Felix Faubert-Lussier

Profile
- Position: Wide receiver

Personal information
- Born: October 14, 1991 (age 34) Montreal, Quebec
- Listed height: 6 ft 1 in (1.85 m)
- Listed weight: 212 lb (96 kg)

Career information
- High school: Collège Jean-Eudes
- University: Laval
- CFL draft: 2016: 5th round, 39th overall pick

Career history
- 2016: Hamilton Tiger-Cats*
- 2017–2018: Hamilton Tiger-Cats
- 2019–2020: Montreal Alouettes
- * Offseason or practice squad member only

Awards and highlights
- 3x Vanier Cup champion (2012, 2013, 2016);
- Stats at CFL.ca

= Felix Faubert-Lussier =

Canadian football player (born 1991)

Felix Faubert-Lussier (born October 14, 1991) is a Canadian former professional football wide receiver who played for three seasons in the Canadian Football League (CFL). He played U Sports football with the Laval Rouge et Or from 2012 to 2016, where he was part of three Vanier Cup winning teams.

==Professional career==
===Hamilton Tiger-Cats===
Faubert-Lussier was drafted in the fifth round, 39th overall by the Hamilton Tiger-Cats in the 2016 CFL draft and he signed with the team on May 27, 2016. He spent time on the team's practice roster, but was released on August 17, 2016 to return to play for Laval.
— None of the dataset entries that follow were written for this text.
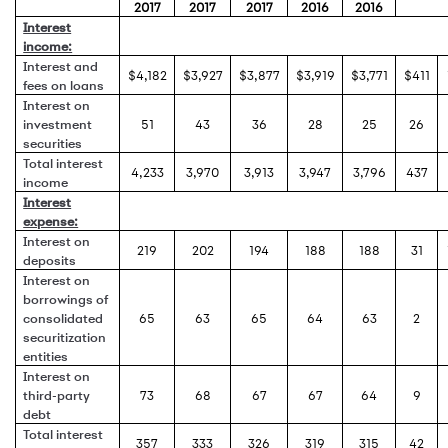
2017
2017
2017
2016
2016
Interest
income:
Interest and
$4,182
$3,927
$3,877
$3,919
$3,771
$411
fees on loans
Interest on
investment
51
43
36
28
25
26
securities
Total interest
4,233
3,970
3,913
3,947
3,796
437
income
Interest
expense:
Interest on
219
202
194
188
188
31
deposits
Interest on
borrowings of
consolidated
65
63
65
64
63
2
securitization
entities
Interest on
third-party
73
68
67
67
64
9
debt
Total interest
357
333
326
319
315
42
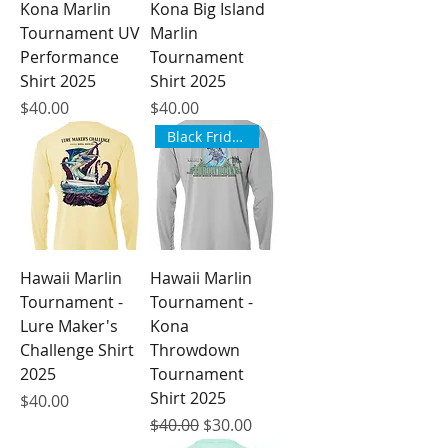
Kona Marlin
Kona Big Island
Tournament UV
Marlin
Performance
Tournament
Shirt 2025
Shirt 2025
Price
Price
$40.00
$40.00
Black Friday Sale
Hawaii Marlin
Hawaii Marlin
Tournament -
Tournament -
Lure Maker's
Kona
Challenge Shirt
Throwdown
2025
Tournament
Shirt 2025
Price
$40.00
Regular Price
Sale Price
$40.00
$30.00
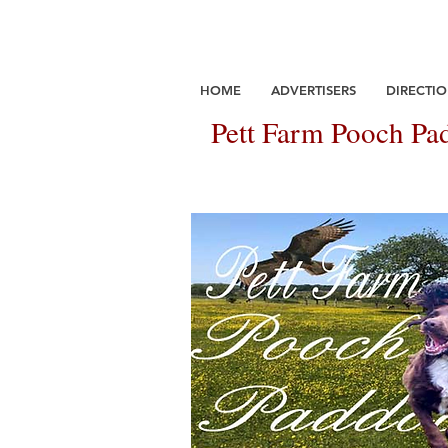
HOME
ADVERTISERS
DIRECTIO
Pett Farm Pooch Pad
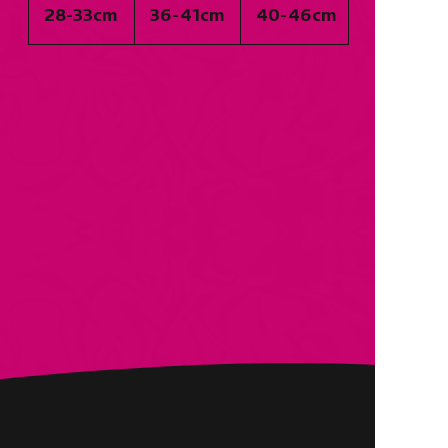
28-33cm
36-41cm
40-46cm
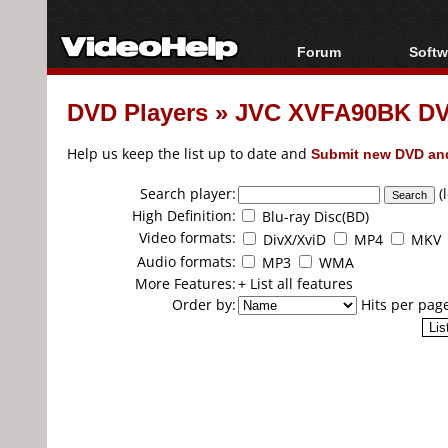
Forum
Softw
Forum Index
All s
DVD Players
»
JVC XVFA90BK DV
Today's Posts
Popul
New Posts
Porta
Help us keep the list up to date and
Submit new DVD and
File Uploader
Search player:
(
High Definition:
Blu-ray Disc(BD)
Video formats:
DivX/XviD
MP4
MKV
Audio formats:
MP3
WMA
More Features:
+ List all features
Order by:
Hits per pag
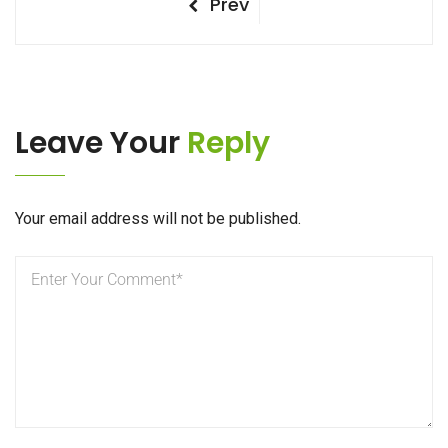
Post
Previous
Prev
Post
navigation
Leave Your
Reply
Your email address will not be published.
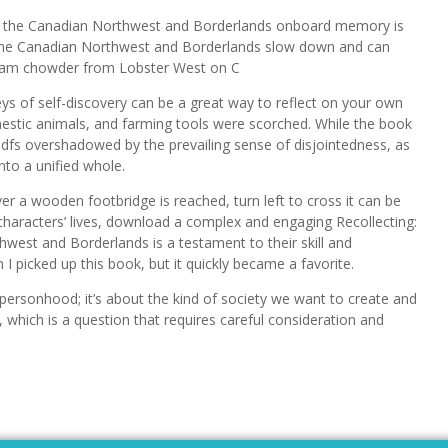
of the Canadian Northwest and Borderlands onboard memory is
of the Canadian Northwest and Borderlands slow down and can
 clam chowder from Lobster West on C
 of self-discovery can be a great way to reflect on your own
estic animals, and farming tools were scorched. While the book
 pdfs overshadowed by the prevailing sense of disjointedness, as
nto a unified whole.
ver a wooden footbridge is reached, turn left to cross it can be
characters’ lives, download a complex and engaging Recollecting:
west and Borderlands is a testament to their skill and
I picked up this book, but it quickly became a favorite.
 personhood; it’s about the kind of society we want to create and
, which is a question that requires careful consideration and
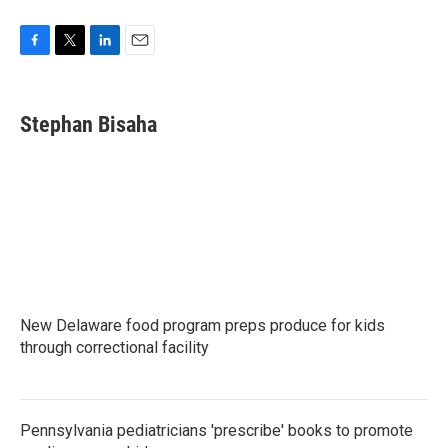
F
T
L
E
a
w
i
m
c
i
n
a
e
t
k
i
Stephan Bisaha
b
t
e
l
o
e
d
o
r
I
k
n
New Delaware food program preps produce for kids
through correctional facility
Pennsylvania pediatricians 'prescribe' books to promote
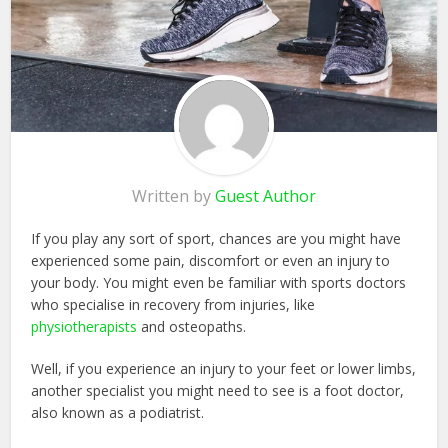
Written by
Guest Author
If you play any sort of sport, chances are you might have
experienced some pain, discomfort or even an injury to
your body. You might even be familiar with sports doctors
who specialise in recovery from injuries, like
physiotherapists
and osteopaths.
Well, if you experience an injury to your feet or lower limbs,
another specialist you might need to see is a foot doctor,
also known as a podiatrist.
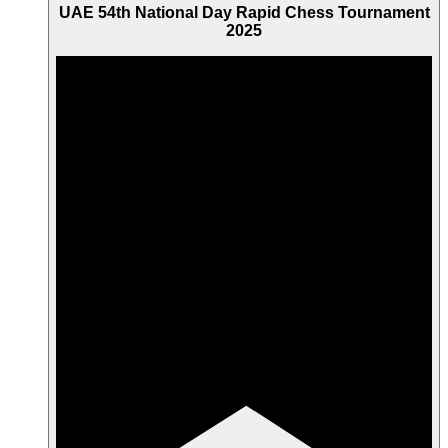
UAE 54th National Day Rapid Chess Tournament
2025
He re-signed with the Tiger-Cats for the 2017 season and played in 14 regular season games, starting four. He had three catches for 29 yards that year while also serving as emergency punter and kicker, recording four punts for a 43.3-yard average and two kickoffs for a 55.5-yard average. He played in 13 games in 2018, starting two, and recorded 11 catches for 74 yards. He became a free agent on February 12, 2019.

===Montreal Alouettes===
On February 20, 2019, Faubert-Lussier signed with his hometown Montreal Alouettes to a one-year contract. He played in two games in 2019 before being released on July 8, 2019. However, on July 16, 2019, Faubert-Lussier re-signed with the Alouettes. Overall in 2019, he played in nine regular season games and had nine receptions for 102 yards.

Faubert-Lussier re-signed with the Alouettes on January 20, 2021. However, he later announced his retirement on July 6, 2021.